*** Records to process ***

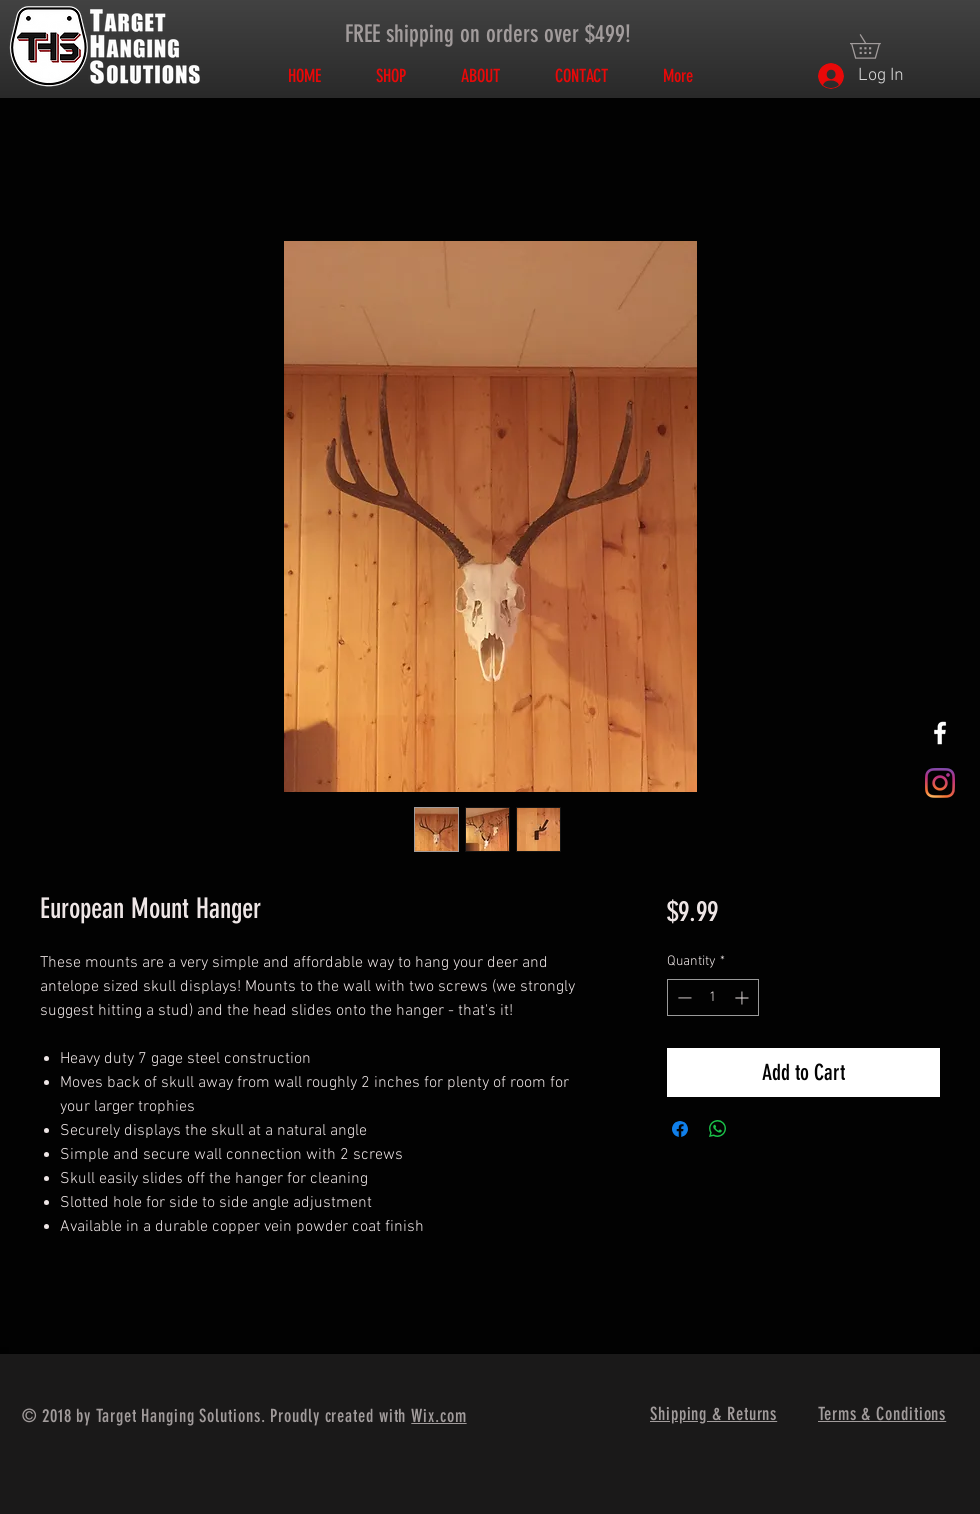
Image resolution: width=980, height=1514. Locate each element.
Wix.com (438, 1416)
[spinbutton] (713, 997)
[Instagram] (940, 783)
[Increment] (743, 997)
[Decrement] (682, 997)
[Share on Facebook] (680, 1129)
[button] (877, 46)
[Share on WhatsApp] (718, 1129)
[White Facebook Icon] (940, 733)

*** End of Records to process ***

Leave out the pictures. Transcribe the rest of the listing above exactly.

Image resolution: width=980, height=1514. Locate each element.
Wix.com (438, 1416)
[spinbutton] (713, 997)
[Instagram] (940, 783)
[Increment] (743, 997)
[Decrement] (682, 997)
[Share on Facebook] (680, 1129)
[button] (877, 46)
[Share on WhatsApp] (718, 1129)
[White Facebook Icon] (940, 733)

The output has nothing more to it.